Provided records:
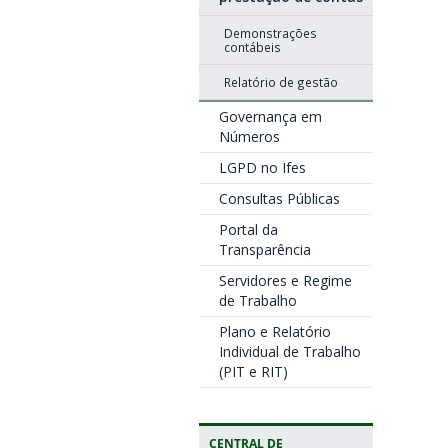
Demonstrações
contábeis
Relatório de gestão
Governança em
Números
LGPD no Ifes
Consultas Públicas
Portal da
Transparência
Servidores e Regime
de Trabalho
Plano e Relatório
Individual de Trabalho
(PIT e RIT)
CENTRAL DE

Required action:
Would you quote, exactly and only, the lines from the one containing "LGPD no Ifes" to the end of the entries?

Response below:
LGPD no Ifes
Consultas Públicas
Portal da
Transparência
Servidores e Regime
de Trabalho
Plano e Relatório
Individual de Trabalho
(PIT e RIT)
CENTRAL DE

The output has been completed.